§ **DIRECTIONS**:
Repeat nothing but the lines below running from the one containing "なく、生成AIが即座に科目も取引先コ－ドも提案してくれるの" to the one containing "sono una nuova". Keep both end lines.

§ **SUPPLIED RECORDS**:
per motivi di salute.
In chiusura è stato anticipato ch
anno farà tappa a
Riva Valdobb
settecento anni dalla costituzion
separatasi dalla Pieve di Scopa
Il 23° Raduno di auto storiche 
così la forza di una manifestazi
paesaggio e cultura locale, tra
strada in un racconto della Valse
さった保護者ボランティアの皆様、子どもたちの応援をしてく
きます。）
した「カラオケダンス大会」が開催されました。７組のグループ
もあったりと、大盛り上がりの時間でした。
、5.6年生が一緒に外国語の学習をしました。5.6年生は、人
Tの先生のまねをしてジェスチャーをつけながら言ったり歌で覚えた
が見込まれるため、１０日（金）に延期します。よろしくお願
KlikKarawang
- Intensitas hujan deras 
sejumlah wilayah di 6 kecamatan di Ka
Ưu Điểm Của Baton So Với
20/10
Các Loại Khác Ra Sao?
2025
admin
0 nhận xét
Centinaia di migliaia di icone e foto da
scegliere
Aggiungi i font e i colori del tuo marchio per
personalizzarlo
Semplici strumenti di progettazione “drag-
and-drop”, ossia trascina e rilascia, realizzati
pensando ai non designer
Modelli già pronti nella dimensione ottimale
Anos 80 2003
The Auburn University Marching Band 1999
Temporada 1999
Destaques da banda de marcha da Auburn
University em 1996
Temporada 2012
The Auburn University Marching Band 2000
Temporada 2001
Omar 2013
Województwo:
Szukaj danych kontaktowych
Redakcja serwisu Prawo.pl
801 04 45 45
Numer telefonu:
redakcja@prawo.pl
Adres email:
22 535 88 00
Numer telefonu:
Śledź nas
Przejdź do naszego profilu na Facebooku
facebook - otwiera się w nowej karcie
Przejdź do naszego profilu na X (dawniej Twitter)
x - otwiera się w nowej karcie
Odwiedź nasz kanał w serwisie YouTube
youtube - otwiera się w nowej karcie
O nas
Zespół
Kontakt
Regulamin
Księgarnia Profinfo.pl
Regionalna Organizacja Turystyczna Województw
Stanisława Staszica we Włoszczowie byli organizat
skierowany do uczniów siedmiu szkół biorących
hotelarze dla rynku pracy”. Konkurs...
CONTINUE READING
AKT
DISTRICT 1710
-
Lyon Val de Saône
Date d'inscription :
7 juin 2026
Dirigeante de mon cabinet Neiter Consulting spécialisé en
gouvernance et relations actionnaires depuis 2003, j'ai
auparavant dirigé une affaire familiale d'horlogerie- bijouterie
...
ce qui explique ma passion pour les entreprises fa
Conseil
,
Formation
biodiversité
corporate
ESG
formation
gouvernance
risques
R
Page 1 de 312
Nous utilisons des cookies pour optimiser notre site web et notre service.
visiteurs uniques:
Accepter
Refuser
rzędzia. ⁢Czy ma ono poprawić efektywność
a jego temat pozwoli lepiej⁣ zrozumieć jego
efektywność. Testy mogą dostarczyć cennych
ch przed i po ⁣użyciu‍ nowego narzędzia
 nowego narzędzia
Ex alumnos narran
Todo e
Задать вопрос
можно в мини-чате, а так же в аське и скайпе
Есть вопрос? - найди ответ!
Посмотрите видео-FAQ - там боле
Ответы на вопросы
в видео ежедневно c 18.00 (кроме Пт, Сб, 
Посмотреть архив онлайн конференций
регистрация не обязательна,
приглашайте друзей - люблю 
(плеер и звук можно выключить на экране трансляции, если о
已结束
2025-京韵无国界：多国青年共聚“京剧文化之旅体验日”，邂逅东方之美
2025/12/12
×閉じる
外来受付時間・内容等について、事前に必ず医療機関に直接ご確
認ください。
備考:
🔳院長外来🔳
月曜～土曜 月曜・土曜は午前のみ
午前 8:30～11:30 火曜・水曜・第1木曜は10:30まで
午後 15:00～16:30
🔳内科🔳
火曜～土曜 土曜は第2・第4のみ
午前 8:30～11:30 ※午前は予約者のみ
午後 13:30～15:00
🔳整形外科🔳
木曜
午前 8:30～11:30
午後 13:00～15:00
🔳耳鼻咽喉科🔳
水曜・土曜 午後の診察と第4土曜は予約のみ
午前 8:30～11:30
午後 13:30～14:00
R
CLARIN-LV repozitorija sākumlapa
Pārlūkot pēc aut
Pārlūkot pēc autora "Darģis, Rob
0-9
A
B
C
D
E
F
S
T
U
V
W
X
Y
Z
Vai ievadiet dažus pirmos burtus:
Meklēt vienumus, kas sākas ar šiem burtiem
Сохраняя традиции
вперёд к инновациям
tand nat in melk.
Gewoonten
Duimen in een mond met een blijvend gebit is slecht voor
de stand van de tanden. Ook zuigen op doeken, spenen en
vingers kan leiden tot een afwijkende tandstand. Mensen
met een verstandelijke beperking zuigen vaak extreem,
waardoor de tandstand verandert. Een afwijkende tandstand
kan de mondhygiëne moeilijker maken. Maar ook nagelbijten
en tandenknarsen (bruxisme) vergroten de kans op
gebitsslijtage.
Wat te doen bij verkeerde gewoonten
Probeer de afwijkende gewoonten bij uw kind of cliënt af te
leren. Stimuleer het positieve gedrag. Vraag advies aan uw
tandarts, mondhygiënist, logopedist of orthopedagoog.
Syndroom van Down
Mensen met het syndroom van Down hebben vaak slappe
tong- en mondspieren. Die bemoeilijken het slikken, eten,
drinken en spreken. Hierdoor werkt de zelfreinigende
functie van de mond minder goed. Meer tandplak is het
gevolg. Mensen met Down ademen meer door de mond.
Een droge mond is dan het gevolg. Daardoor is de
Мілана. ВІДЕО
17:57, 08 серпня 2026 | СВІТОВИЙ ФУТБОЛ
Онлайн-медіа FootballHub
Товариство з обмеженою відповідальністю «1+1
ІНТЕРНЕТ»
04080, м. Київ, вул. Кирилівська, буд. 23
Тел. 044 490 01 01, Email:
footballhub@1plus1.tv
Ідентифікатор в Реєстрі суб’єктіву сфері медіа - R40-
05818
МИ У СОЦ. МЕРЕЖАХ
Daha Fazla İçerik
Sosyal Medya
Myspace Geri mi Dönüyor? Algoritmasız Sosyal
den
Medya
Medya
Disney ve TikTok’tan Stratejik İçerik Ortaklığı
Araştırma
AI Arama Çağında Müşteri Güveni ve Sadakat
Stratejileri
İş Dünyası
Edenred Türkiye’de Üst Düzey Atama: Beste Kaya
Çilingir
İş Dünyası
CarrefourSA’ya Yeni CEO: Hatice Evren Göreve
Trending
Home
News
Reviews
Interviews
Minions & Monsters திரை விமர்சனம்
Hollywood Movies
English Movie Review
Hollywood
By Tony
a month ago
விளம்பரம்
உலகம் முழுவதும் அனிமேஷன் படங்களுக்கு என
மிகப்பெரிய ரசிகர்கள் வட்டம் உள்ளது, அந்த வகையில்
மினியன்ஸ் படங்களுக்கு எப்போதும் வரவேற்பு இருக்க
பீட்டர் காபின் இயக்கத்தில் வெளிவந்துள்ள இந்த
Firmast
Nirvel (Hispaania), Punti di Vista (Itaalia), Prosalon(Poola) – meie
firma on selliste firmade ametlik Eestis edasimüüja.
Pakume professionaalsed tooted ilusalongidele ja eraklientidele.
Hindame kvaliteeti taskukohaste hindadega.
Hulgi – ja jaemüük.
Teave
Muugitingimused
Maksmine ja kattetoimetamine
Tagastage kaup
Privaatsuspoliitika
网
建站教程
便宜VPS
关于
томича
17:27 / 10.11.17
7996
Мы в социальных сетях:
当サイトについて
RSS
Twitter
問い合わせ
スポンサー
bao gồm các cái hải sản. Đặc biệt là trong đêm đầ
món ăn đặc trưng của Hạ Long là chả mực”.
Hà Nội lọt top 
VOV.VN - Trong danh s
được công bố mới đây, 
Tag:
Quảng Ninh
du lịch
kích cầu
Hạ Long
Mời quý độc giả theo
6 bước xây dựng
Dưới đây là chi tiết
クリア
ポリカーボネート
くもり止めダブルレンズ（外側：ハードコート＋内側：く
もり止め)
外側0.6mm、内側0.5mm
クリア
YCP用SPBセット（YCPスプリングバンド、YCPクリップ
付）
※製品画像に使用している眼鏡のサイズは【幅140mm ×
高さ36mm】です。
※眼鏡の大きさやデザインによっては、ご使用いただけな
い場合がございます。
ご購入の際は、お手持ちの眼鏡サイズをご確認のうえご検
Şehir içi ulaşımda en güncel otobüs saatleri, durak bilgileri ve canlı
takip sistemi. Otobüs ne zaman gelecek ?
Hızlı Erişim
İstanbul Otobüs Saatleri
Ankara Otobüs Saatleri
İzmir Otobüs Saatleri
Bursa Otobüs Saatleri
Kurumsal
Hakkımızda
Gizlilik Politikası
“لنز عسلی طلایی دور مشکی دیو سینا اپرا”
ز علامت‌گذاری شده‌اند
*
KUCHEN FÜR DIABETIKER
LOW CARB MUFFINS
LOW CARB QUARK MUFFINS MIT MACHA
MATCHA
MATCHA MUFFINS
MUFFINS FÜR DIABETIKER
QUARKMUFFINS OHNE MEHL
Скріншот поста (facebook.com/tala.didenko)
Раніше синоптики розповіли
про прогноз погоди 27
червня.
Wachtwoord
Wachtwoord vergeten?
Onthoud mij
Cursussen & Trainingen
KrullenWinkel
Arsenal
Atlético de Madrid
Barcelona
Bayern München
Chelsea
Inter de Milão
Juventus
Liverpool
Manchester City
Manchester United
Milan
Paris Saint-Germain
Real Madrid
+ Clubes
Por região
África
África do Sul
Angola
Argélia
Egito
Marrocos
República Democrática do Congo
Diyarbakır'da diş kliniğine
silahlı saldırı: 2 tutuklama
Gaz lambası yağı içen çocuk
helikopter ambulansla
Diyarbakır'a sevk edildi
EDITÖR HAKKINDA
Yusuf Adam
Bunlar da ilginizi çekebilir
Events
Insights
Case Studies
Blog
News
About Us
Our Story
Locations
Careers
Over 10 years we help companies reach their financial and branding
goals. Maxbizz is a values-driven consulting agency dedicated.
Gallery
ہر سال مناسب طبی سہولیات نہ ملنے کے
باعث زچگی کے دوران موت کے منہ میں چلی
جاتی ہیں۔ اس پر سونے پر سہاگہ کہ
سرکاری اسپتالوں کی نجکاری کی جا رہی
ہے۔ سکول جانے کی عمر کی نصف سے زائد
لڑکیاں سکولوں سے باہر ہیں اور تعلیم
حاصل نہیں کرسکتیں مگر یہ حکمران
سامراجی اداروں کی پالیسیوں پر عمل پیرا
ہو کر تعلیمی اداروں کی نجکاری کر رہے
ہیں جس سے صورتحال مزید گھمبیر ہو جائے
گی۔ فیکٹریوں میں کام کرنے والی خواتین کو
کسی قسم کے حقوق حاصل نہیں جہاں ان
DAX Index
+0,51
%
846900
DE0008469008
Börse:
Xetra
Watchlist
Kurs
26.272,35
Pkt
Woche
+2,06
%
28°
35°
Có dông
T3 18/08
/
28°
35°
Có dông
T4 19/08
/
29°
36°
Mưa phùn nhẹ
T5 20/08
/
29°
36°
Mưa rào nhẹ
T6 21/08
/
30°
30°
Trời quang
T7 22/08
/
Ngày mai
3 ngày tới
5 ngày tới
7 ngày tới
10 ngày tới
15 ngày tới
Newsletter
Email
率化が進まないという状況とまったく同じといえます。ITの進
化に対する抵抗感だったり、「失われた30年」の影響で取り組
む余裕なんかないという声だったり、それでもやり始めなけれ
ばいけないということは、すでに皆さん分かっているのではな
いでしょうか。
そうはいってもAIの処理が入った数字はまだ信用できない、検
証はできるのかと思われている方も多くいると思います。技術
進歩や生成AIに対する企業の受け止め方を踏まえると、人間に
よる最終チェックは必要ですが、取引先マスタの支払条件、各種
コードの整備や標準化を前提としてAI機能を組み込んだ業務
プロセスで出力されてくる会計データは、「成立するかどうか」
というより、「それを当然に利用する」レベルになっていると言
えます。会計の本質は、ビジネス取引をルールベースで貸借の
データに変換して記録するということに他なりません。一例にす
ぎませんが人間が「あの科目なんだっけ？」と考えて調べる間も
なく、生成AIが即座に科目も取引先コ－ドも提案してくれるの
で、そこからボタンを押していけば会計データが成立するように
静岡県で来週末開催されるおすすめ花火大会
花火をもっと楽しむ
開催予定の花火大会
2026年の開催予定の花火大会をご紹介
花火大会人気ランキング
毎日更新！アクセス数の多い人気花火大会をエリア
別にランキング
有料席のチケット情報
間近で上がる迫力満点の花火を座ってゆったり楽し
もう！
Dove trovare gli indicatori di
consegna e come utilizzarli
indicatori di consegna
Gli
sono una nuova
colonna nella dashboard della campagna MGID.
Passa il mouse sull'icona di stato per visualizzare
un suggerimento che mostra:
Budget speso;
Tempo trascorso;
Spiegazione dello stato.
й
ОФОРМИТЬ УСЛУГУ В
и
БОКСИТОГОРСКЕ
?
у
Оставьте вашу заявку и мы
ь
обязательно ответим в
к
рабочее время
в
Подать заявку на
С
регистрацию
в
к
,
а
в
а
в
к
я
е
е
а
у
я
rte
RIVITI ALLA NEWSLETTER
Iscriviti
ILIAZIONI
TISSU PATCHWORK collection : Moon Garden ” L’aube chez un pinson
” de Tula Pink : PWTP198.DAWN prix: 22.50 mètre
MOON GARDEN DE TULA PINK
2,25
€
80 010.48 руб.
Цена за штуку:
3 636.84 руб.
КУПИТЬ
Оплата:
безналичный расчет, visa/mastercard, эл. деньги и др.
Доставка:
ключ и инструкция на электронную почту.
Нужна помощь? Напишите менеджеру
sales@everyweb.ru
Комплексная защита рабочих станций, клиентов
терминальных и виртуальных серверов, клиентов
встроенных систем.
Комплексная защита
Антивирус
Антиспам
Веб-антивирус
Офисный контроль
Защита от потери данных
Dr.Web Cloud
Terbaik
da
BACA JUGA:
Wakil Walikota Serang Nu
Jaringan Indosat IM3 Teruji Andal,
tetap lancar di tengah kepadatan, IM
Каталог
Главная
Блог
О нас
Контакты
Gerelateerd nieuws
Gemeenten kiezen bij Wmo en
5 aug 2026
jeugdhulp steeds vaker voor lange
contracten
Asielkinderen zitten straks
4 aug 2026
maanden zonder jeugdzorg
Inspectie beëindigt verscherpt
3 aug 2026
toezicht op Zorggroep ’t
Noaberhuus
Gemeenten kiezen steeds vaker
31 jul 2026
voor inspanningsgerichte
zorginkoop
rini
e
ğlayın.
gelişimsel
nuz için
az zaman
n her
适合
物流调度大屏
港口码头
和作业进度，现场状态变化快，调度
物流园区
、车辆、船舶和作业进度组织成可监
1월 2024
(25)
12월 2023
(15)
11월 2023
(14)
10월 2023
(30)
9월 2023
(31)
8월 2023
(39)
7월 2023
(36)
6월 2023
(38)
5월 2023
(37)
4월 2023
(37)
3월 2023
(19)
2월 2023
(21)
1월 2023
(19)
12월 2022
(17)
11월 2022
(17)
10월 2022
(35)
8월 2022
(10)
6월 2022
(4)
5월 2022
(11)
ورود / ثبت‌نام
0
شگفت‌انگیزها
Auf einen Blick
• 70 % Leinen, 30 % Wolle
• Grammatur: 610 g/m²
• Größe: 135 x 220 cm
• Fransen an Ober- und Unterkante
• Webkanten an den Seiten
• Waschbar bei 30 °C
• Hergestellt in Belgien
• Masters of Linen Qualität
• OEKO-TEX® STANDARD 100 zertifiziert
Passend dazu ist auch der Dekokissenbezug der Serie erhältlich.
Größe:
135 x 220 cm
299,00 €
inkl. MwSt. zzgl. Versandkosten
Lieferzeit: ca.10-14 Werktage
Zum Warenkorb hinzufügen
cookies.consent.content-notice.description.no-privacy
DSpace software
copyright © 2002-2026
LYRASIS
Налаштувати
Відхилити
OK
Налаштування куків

§ **SOLUTION**:
なく、生成AIが即座に科目も取引先コ－ドも提案してくれるの
で、そこからボタンを押していけば会計データが成立するように
静岡県で来週末開催されるおすすめ花火大会
花火をもっと楽しむ
開催予定の花火大会
2026年の開催予定の花火大会をご紹介
花火大会人気ランキング
毎日更新！アクセス数の多い人気花火大会をエリア
別にランキング
有料席のチケット情報
間近で上がる迫力満点の花火を座ってゆったり楽し
もう！
Dove trovare gli indicatori di
consegna e come utilizzarli
indicatori di consegna
Gli
sono una nuova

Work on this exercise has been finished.